Adrenaline surging, she bolted from the railing, her heels clattering on the deck. She flew down the companionway to her cabin, fumbled with the locks on her trunk, and hefted the heavy Graflex. It was a clumsy beast of polished mahogany and brass fittings, but it was fitted with a German telephoto lens the size of a small cannon, an expensive piece of equipment she'd bought with her own savings.
Back on deck, she found a spot behind a lifeboat, out of sight of the other few night-owl passengers. She rested the heavy camera on the ship's railing to steady it, pulled the focusing hood over her head, and peered into the darkness. The image in the ground glass was grainy, swimming in and out of focus with the gentle roll of the ship, but it was there. She could make out figures. Men. And they were moving long, heavy-looking crates from the freighter into the smaller boats. They were shaped exactly like rifle crates.
Her heart hammered against her ribs. This was more than smuggling. This was gun-running. She began shooting, the loud thwack-clunk of the Graflex's focal-plane shutter sounding like a thunderclap in the quiet night. She worked frantically, changing the heavy glass plate negatives, adjusting the focus, capturing as many images as she could before her ship moved past the strange scene. She didn't know who the men were, or whose side they were on, but she knew, with the unshakeable certainty of a born reporter, that she was capturing a secret.
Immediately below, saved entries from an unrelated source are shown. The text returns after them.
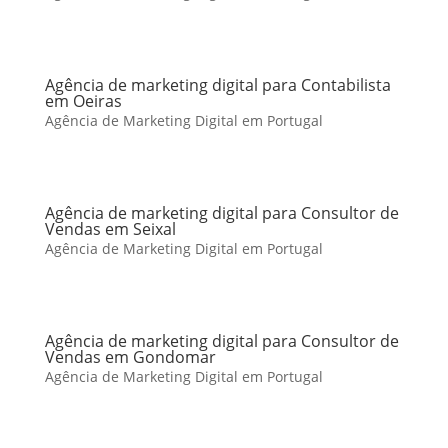
Agência de marketing digital para Contabilista
em Oeiras
Agência de Marketing Digital em Portugal
Agência de marketing digital para Consultor de
Vendas em Seixal
Agência de Marketing Digital em Portugal
Agência de marketing digital para Consultor de
Vendas em Gondomar
Agência de Marketing Digital em Portugal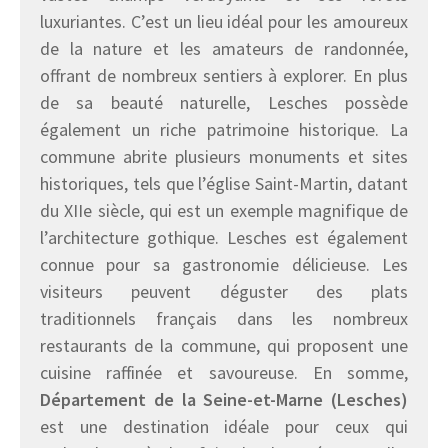
luxuriantes. C’est un lieu idéal pour les amoureux
de la nature et les amateurs de randonnée,
offrant de nombreux sentiers à explorer. En plus
de sa beauté naturelle, Lesches possède
également un riche patrimoine historique. La
commune abrite plusieurs monuments et sites
historiques, tels que l’église Saint-Martin, datant
du XIIe siècle, qui est un exemple magnifique de
l’architecture gothique. Lesches est également
connue pour sa gastronomie délicieuse. Les
visiteurs peuvent déguster des plats
traditionnels français dans les nombreux
restaurants de la commune, qui proposent une
cuisine raffinée et savoureuse. En somme,
Département de la Seine-et-Marne (Lesches)
est une destination idéale pour ceux qui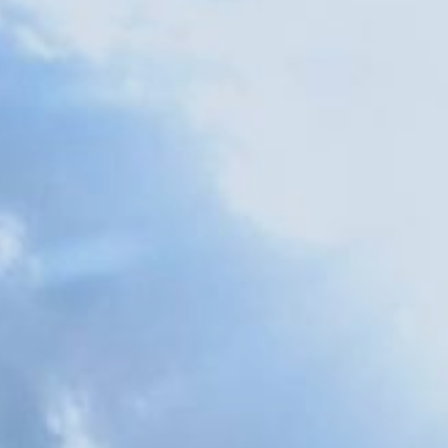
Puglia
tinazioni in Italia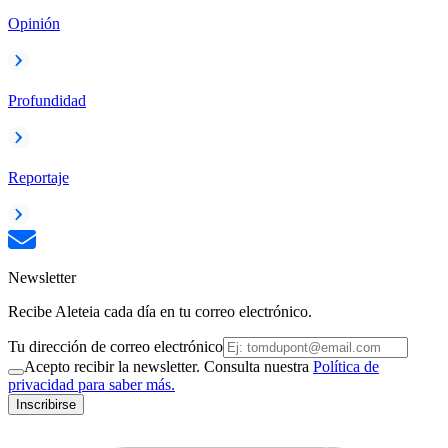
Opinión
Profundidad
Reportaje
Newsletter
Recibe Aleteia cada día en tu correo electrónico.
Tu dirección de correo electrónico
Acepto recibir la newsletter. Consulta nuestra
Política de
privacidad para saber más.
Inscribirse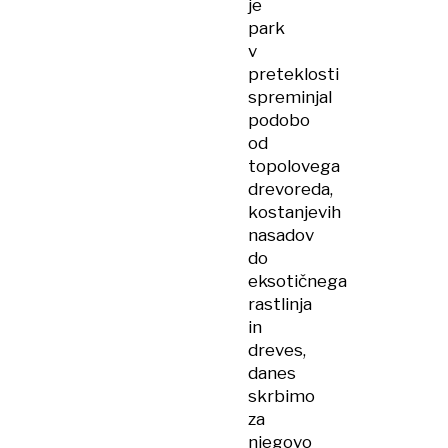
je
park
v
preteklosti
spreminjal
podobo
od
topolovega
drevoreda,
kostanjevih
nasadov
do
eksotičnega
rastlinja
in
dreves,
danes
skrbimo
za
njegovo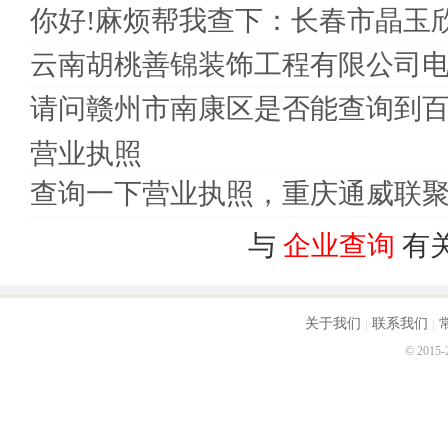
你好!麻烦帮我查下：长春市晶玉
云南胡桃善锦装饰工程有限公司
请问赣州市南康区是否能查询到
营业执照
查询一下营业执照，重庆通威联
与
企业查询
有
关于我们
联系我们
© 2015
Aboard the Tianlong, the frantic clicking of the signal lamp from the Sea Serpent spelled out the disaster.
Spotted. Civilian vessel. Possible observation. Possible photographs. Aborting transfer. Awaiting orders.
Meng Tian felt a cold dread wash over him. He watched through his binoculars as the prahus cast off, melting back into the darkness towards the Sumatran coast, leaving half their cargo behind. The Sea Serpent fired up its engines, its cover blown, and began to steam away in the opposite direction. The Emperor's perfect, secret plan—the first move in his great southern strategy—had been compromised on its very first night. And by what? Not by a British destroyer or a Dutch patrol boat, but by a random American merchant ship filled with tourists and journalists.
He lowered his binoculars, the muscles in his jaw tight. This was the flaw in the Emperor's new way of war. A battlefield had clear lines, predictable enemies. But this war of shadows was vulnerable to sheer, unpredictable chance. A stray current. A bored reporter with a new camera.
He had to report this. He had to send a dispatch to an Emperor already reeling from a domestic industrial disaster, and tell him that his grand overseas venture had stumbled at the first step. The serpent had struck its first blow, but a random, unforeseen eye had seen its fangs. The war was no longer a secret.
The dishonor of the mission was now compounded by the disgrace of failure. As he gave the order for the Tianlong to turn and withdraw into the darkness, Meng Tian felt a profound sense of foreboding. The simple, brutal calculus of war he had understood was gone, replaced by a terrifying new equation filled with unknown and unknowable variables. And a grainy photograph, locked away in a box in a journalist's cabin, was now a weapon aimed at the heart of his Emperor's ambition.